Dataset items
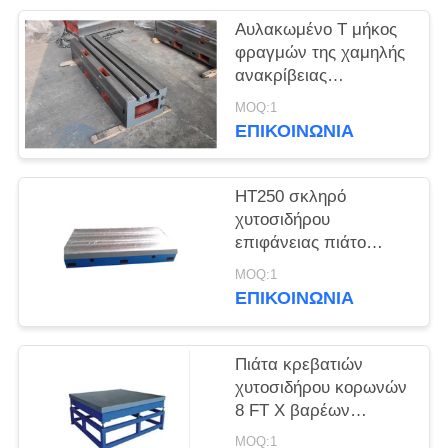
Αυλακωμένο Τ μήκος
φραγμών της χαμηλής
ανακρίβειας
αντίστασης λείανσης
MOQ:1
λάθους καλής
ΕΠΙΚΟΙΝΩΝΙΑ
HT250 σκληρό
χυτοσιδήρου
επιφάνειας πιάτο
επιφάνειας ακρίβειας
MOQ:1
πιάτων βαρέων
ΕΠΙΚΟΙΝΩΝΙΑ
καθηκόντων
Πιάτα κρεβατιών
χυτοσιδήρου κορωνών
8 FT Χ βαρέων
καθηκόντων πιάτο
MOQ:1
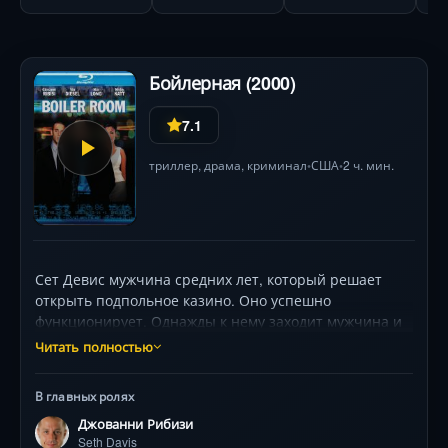
Бойлерная (2000)
7.1
триллер
,
драма
,
криминал
США
2 ч. мин.
•
•
Сет Девис мужчина средних лет, который решает
открыть подпольное казино. Оно успешно
функционирует. Однажды к нему заходит мужчина и
предлагает работу в одной брокерской компании. Он
Читать полностью
соглашается, так как заработная плата очень
высокая. Чуть позже герой поймет, что он продал
В главных ролях
душу. Ее уже никогда не получится вернуть. Деньги
Джованни Рибизи
определенно не стоили того.
Seth Davis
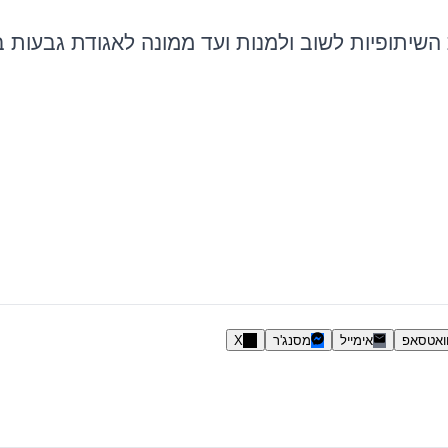
שיתופיות לשוב ולמנות ועד ממונה לאגודת גבעות ב
ואטסאפ
אימייל
מסנג'ר
X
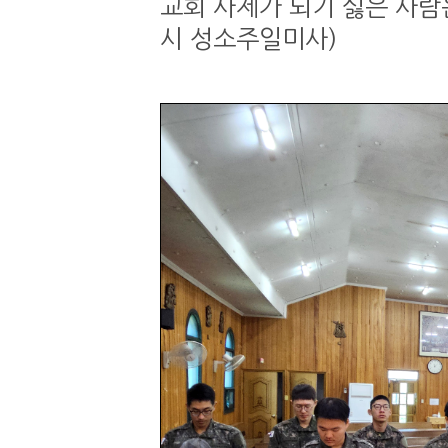
교회 사제가 되기 싫은 사람은 
시 성소주일미사)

**WHAT YOU SHOULD DO**
Each line above that has the word "πιάτο" should be copied.

**EXERCISE RESULT**
επιφάνειας πιάτο
καθηκόντων πιάτο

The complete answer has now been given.